I have an old gp-7 locomotive that hasnt worked in over 20 years. from what i can remember (i was about 5) a wire fell off. over the years a few more fell off from playing with it as a child. I have an idea of where they all go but i want a positive answer.

it was my fathers when he was little. i would like to restore it this year and set it next Christmas.


----------



## T-Man (May 16, 2008)

This is all the info.

The Olsen page.


I found the expert here great thread with pictures.


----------



## toki891 (Dec 27, 2011)

Thanks!!!! you rock!

it would appear my horn is missing  poop.


----------



## T-Man (May 16, 2008)

I added more. Look again

Check the manual section for parts people. It is easy to get a horn


----------



## gunrunnerjohn (Nov 10, 2010)

You can also add an electronic horn if that floats your boat.


----------



## toki891 (Dec 27, 2011)

err....

well it may live. one day... I got it to "move". it appears my e-unit is junk tho. the drum has a tooth broken off of it and a couple spots where it looks like it got hot and the pads melted into it. i also think my transformer is screwed up. off is on and on is off. i dont know if its giving full power even. i have to get a battery for my multimeter to find out whats up.


----------



## Reckers (Oct 11, 2009)

Your local hobby shop (LHS) can probably come up with a replacement drum for you. The one I go to always seems to have a half-dozen or so used ones just lying around on the repair bench.


----------



## gunrunnerjohn (Nov 10, 2010)

Make sure you don't need the fingers as well. If the drum got cooked, chances are at least one of the fingers is toast as well.


----------



## tjcruiser (Jan 10, 2010)

E-units can be serviced/repaired. A bit scary at first thought, but this two-part video will step you through the process quite clearly ...
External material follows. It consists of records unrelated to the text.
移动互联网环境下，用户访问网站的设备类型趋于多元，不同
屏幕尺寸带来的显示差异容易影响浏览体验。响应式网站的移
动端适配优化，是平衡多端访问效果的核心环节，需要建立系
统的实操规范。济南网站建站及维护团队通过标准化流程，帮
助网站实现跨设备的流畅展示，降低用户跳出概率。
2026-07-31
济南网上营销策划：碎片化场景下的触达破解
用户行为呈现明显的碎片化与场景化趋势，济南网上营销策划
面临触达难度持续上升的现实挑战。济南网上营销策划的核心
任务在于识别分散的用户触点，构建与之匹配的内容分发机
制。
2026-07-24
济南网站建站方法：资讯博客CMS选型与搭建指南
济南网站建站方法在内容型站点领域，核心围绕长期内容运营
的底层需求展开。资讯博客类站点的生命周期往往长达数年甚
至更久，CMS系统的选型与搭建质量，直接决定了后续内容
http://www.modeltrainforum.com/showthread.php?t=6131

TJ


----------



## toki891 (Dec 27, 2011)

weeeelll. it turns out a tooth on my e-unit was missing. it oddly still works tho. there is enough of a nub there that it actually grabs it still. cleaned it all up. even new solder and wire. it cant even get out of its own way still.

so i cleaned the motor. again. de-gunked all of the gears and greased them. same deal. if i put something under it so the wheels are not touching anything and jump the wires it will run but its still not strong.
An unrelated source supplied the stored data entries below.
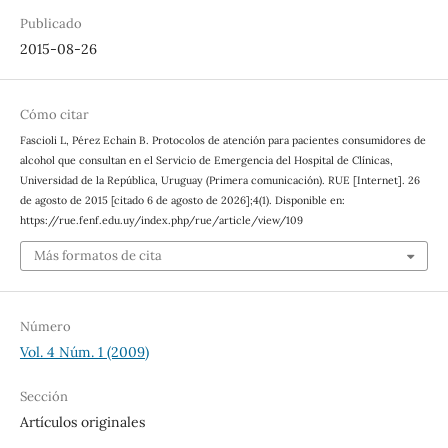
Publicado
2015-08-26
Cómo citar
Fascioli L, Pérez Echain B. Protocolos de atención para pacientes consumidores de
alcohol que consultan en el Servicio de Emergencia del Hospital de Clínicas,
Universidad de la República, Uruguay (Primera comunicación). RUE [Internet]. 26
de agosto de 2015 [citado 6 de agosto de 2026];4(1). Disponible en:
https://rue.fenf.edu.uy/index.php/rue/article/view/109
Más formatos de cita
Número
Vol. 4 Núm. 1 (2009)
Sección
Artículos originales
so heres my third problem that i believe is causing my other problems. i noticed my transformer was NOT set on fast when i was testing. it was actually set to off yet still throwing current. putting the dial to fast or anywhere other off and there is no power at all. there WAS a wire loose inside i did have to re-solder on. did i screw something up and now im not getting enough juice? its a lionel 1053. is it junk?

*edit*
found me a wiring diagram

yay! it works! the e unit isnt 100% on reversing but it will work till i can get a new drum. Thank you everyone for the help! no way i could have gotten it without you guys. now off to clean a bunch of grimey nasty track... ugh.


----------



## tjcruiser (Jan 10, 2010)

... sniff ... sniff ...

I just love a story with a happy ending! Nice work on the repairs ... another relic brought back to life! :thumbsup:

TJ


----------



## T-Man (May 16, 2008)

Stick Around! Make a video of that puppy running!:thumbsup:


----------



## toki891 (Dec 27, 2011)

i got a quick vid of it running around the little bit of rust old track that i have. ill have to get more some time here. is there any gooood way to recondition old track?? i thought i read it had a plating on it that you had to be carefull not to rub through. either way some of mine were reaaaallllllly rusty and have a few pit marks. would it be possible to strip them down completely, mask off the upper part of the rails, paint the lower, and coat the upper with some sort of conductive paint or something? or send them out and get them replated.... chrome... 

ha.

anyhow. im trying to track down some parts for a 6464 new haven boxcar thats giving me some troubles. mainly because im a new guy and i dont know what the parts are called that im looking for! its missing 2 axles and the wheels on the axles are gone obviously. i cant seem to find out what the part number is for them =/. im also missing both coupler latch things. yea... those. the little finger that latches. and the pins that hold them on. any ideas?

thanks again guys!

and whats the thoughts around here on repaints? yay or nay?


----------



## tjcruiser (Jan 10, 2010)

You can clean the crud/rust off of the track using a ScotchBrite pad and some WD-40 or GooGone. You really only need to get the tops and the pins (and mating holes) clean for the trains to run. That said, if the track is very rusty, you'll likely eat through any remaining plating during the clean process. In general, old track is not worth very much ... often less than the cost of shipping. So, you might not want to invest too much time. And spending money on disassembly and replate is ... well ... pure crazy talk  :retard:

Check out a recent thread featuring a grinder-mounted "burnishing wheel" ...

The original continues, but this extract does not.